Conclusions: Although protecting the recipient's right to privacy is paramount, the donor is still entitled to consider factors a priori that could alter their decision to donate. This can be accomplished by informing the donor that they are not entitled to protected health information of the recipient and that their decision to donate should be based on knowing the recipient is medically appropriate for kidney transplantation.

Case vignette: A 22-year-old woman came forward as a directed kidney donor for an individual who she knew through an organization but with whom she had no emotional or familial connection. The recipient was HIV-positive and the donor was not aware. The donor and recipient were deemed to be medically appropriate for kidney donation and transplantation. During the donor advocacy panel review of the donor, the question was raised whether or not the potential donor had the right to know about the HIV status of the potential recipient.
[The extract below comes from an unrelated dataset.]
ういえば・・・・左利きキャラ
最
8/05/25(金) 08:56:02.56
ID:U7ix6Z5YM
Kidney transplantation is the optimal therapy for ESRD. Its success has resulted in the expansion of its indications to include transplantation in the elderly population, in high immunologic risk groups, and in situations such as HIV, where it was previously contraindicated. Moreover, better operative and postoperative care has resulted in offering kidney transplantation to higher risk individuals whose comorbidities could negatively impact allograft survival. Quantifying this recipient risk is not easily done; nevertheless, current guidelines set forth by the American Society of Transplantation suggest that a kidney transplant candidate should have a reasonable 5-year survival (1).
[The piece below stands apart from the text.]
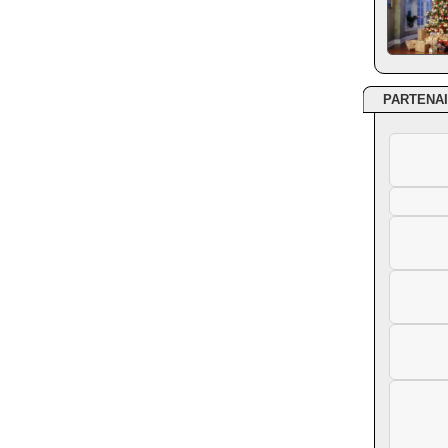
PARTENA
If living donors are involved, the ability to assess this risk becomes even more important when performing kidney transplantation in patients at higher risk of graft failure, recurrent disease, or death. There is a general principle that living donors should receive any information, including all relevant recipient risks, that could impact the success of the transplant and thereby alter their decision to donate. Although there is substantial consensus on this principal in the transplant community (2), informing the donor of a recipient's HIV status presents a conflict between a donor's full right to know and the legal right to privacy of the HIV-positive recipient.

As is often the case, the improvement in medical technology and its application moves faster than the medical ethics that support the decision-making process. In an era before strong clinical evidence supporting organ transplantation into HIV-positive recipients, Haplern, Ubel, and Caplan (3) first outlined the justification for offering kidney transplantation to them. They concluded that “simultaneous consideration of efficacy, urgency and equity” were resolved to limit the immediate exclusion of this patient population to organ transplantation services. Subsequently, clinical studies conducted with highly active antiretroviral therapy (HAART) have shown that the survival of patients with HIV is greatly improved (4). Because the survival of appropriately selected HIV-positive patients meets or exceeds the “5 year rule” applied to non-HIV-positive kidney transplant recipients, denying kidney transplantation to a patient on the basis of HIV status alone is not equitable. However, if the outcomes in the HIV-positive recipient were not equivalent, this could still be considered an experimental procedure reserved for unique circumstances.

The question of equivalent survival between HIV-positive and HIV-negative kidney transplant recipients has not conclusively been answered (5). This is in large part due to controversy caused by unequal donor factors. Regardless, the current literature suggests that 1- and 3-year survival in appropriately selected HIV-positive patients is similar to patients with other kidney diseases (6,7).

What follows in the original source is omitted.